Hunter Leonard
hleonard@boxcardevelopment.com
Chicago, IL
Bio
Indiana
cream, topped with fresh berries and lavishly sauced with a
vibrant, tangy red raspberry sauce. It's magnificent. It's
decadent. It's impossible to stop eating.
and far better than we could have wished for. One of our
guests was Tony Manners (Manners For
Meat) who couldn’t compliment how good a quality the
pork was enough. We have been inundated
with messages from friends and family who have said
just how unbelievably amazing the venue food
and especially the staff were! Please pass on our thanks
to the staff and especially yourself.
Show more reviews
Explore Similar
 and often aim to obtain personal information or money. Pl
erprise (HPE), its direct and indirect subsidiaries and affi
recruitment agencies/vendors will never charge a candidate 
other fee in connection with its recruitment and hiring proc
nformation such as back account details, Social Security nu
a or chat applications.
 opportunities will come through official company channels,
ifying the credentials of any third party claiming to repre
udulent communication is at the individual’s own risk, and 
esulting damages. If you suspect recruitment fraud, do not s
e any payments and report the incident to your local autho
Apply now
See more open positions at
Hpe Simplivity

------------------------------------------------------------

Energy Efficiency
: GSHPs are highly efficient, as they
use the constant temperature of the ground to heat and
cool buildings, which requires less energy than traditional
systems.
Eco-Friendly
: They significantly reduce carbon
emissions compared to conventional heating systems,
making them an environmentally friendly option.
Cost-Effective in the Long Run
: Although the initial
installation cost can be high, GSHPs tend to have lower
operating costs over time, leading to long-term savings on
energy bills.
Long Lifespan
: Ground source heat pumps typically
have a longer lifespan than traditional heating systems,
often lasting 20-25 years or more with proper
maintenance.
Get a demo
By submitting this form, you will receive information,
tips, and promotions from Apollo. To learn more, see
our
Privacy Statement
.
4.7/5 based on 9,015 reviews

------------------------------------------------------------

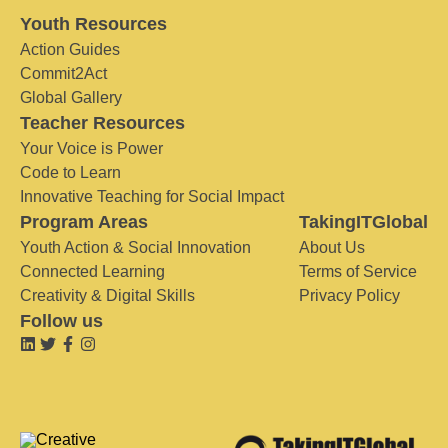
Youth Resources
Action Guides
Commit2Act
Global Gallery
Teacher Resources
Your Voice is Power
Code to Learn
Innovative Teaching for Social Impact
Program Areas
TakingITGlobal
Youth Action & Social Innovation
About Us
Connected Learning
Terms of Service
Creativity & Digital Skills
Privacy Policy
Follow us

------------------------------------------------------------

-- Try it --
Scan the material above for lines holding the string "recruitment" and copy those lines.

-- Exercise solution --
recruitment agencies/vendors will never charge a candidate 
other fee in connection with its recruitment and hiring proc
esulting damages. If you suspect recruitment fraud, do not s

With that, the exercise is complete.